While we want to convert them to alloc_ordered_workqueue(), we don't
really lose anything by enforcing ordered execution on unbound
max_active == 1 workqueues and it doesn't make sense to risk subtle
bugs. Restore the assumption.
* Workqueue assumes that CPU <-> NUMA node mapping remains static.
This is a general assumption - we don't have any synchronization
mechanism around CPU <-> node mapping. Unfortunately, powerpc may
change the mapping dynamically leading to crashes.
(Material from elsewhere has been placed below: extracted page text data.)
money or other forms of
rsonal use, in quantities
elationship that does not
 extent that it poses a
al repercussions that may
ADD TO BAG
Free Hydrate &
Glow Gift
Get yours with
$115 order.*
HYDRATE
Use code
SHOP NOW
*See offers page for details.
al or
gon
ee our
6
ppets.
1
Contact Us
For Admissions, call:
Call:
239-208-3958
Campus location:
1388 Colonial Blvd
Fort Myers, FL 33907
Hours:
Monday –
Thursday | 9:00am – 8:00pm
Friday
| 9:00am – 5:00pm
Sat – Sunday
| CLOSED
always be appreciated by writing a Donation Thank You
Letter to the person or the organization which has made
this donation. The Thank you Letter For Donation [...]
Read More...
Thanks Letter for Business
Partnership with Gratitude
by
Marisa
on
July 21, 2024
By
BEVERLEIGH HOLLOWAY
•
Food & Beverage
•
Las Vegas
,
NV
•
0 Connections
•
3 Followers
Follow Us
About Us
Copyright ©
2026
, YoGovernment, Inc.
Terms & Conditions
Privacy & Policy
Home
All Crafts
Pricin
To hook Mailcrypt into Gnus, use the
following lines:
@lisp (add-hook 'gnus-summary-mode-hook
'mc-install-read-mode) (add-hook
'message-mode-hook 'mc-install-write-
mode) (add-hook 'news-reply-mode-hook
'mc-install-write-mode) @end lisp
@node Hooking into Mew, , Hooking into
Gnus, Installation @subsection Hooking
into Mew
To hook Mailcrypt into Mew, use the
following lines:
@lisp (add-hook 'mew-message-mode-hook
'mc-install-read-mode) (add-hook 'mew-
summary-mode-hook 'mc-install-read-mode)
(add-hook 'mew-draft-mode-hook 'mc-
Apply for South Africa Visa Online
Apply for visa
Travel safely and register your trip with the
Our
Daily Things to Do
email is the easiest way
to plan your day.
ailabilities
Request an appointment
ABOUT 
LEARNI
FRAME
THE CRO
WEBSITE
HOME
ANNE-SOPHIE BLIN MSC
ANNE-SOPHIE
Michael added a
workaround so that we at least don't crash while powerpc hotplug
code gets updated.
Thanks.
The following changes since commit 74cbd96bc2e00f5daa805e2ebf49e998f7045062:
Merge tag 'md/4.13-rc2' of git://git.kernel.org/pub/scm/linux/kernel/git/shli/md (2017-07-18 11:51:08 -0700)
are available in the git repository at:
git://git.kernel.org/pub/scm/linux/kernel/git/tj/wq.git for-4.13-fixes
for you to fetch changes up to 1ad0f0a7aa1bf3bd42dcd108a96713d255eacd9f:
workqueue: Work around edge cases for calc of pool's cpumask (2017-07-28 11:05:52 -0400)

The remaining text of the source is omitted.